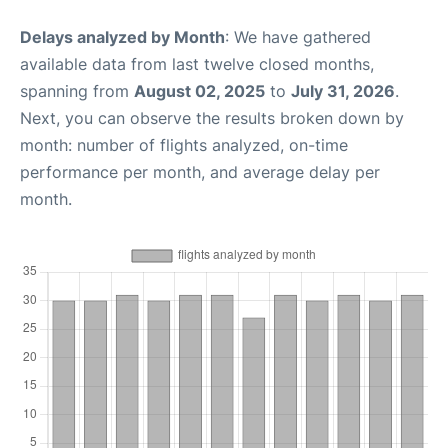
Delays analyzed by Month
: We have gathered
available data from last twelve closed months,
spanning from
August 02, 2025
to
July 31, 2026
.
Next, you can observe the results broken down by
month: number of flights analyzed, on-time
performance per month, and average delay per
month.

________________________

Give the count of lines in the listing that hold "from", and write nothing beyond it.

2